It is not just nationally that misleading phrases occur. Even in the north, we hear the buzzword’ of local authorities conducting ‘conversations/consultations’, with the people about some policy issues.

This includes the reorganisation of special educational needs services, including integrated resource units and special educational needs schools.

In practice, it reinforces the local people’s awareness that they are about to be diddled again by a phoney sense of participation, when really the real decisions to ‘reorganise/cull/slash’ services, even to some of our most vulnerable disabled children has already been made behind closed doors.

Chrissy Meleady MBE

Via email


Not an economic 
illiterate as you say!

I write in reply to Barry Clayton’s letter on July 6, when he wrote that people, including myself, are illiterate in understanding economics.

Well I like many know the economy is stagnating again and the Bank of England is warning interest rates will rise soon. Reminds me of my time working in the public sector between the 80s and 90s, when public servants were restrained in pay increases for years.

The theme for any government’s credibility in fiscal terms is to keep a strong manufacturing base, which pays good wages. I was contracted to do 35 hours work per week but in reality this always turned out to be between 50 or 60 hours per week, with no overtime pay. To keep on top of the increasing work load I struggled to pay a mortgage like many others in Thatcher’s free market economy. In reality this saw the decline of our manufacturing base in a country that once held its own in manufacturing. Now a high number of public sector jobs are privatised.

We have never taxed the rich enough, though PAYE earners are always paying more than their fair share of tax, while the rich still shift their profits to off shore accounts. The folly of the past Thatcher government and present government though is to put so many people out of work, whereupon no taxes can be paid into the treasury. Very few rich businesses pay their full share of taxes as the government fears they will move elsewhere! Most will anyway when the Brexit effect kicks in. So Mr Clayton time for a reality check on whatever your view of economics is? With 10 million now in zero hours unstable work, there is no reason for austerity to continue!

Marjorie Nye

North Shore


The Highway Code is now just an option

Is it me?

Just this past week I’ve been subjected to rude gestures from a tailgater for slowing down at a roundabout to check nothing was coming from the obscured right (good idea having overgrown grass on roundabouts so you can’t see what’s coming, by the way - nice touch, that), angrily waved at by some other motorist overtaking me on Gatso road markings while I was doing 27mph in a 30mph zone - they must have crawled past, in their urgency, at 29mph - and had exasperated arms lifted aloft at me from behind while I stopped at a RED light (!).

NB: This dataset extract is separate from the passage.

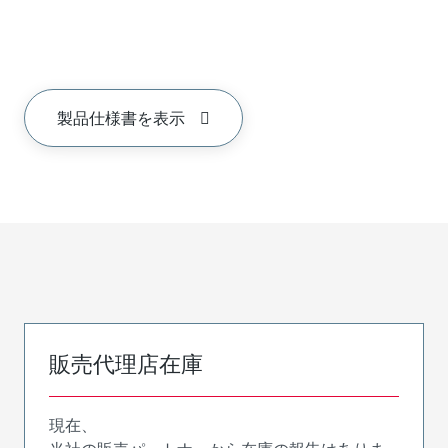
製品仕様書を表示
販売代理店在庫
現在、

I must have missed the Act of Parliament that rendered the Highway Code optional and made impatience and stupidity compulsory.

T Ithebarn

via email


Better to rejoin EU sooner not later

The arguments over Europe seem to have been going on for ever.

Perhaps we should now let the dust settle and see what sort of a deal emerges.

Of course we all want the country to prosper but the picture of glorious opportunities awaiting is unconvincing. I am amazed that supposedly hard-bitten politicians should swallow and promote this guff so enthusiastically, given these factors:

1. Our economy is unbalanced and weak in manufacturing.

2. Devaluing the currency is resorted to frequently and irresponsibly to boost exports.

3. The workforce is short of vital skills.

4. Other countries can undercut our production costs in many areas.

5. Vast number of immigrants are required for jobs that our own people can’t or won’t do.

I still think we may rejoin the European Union at some stage, which would be better late than never.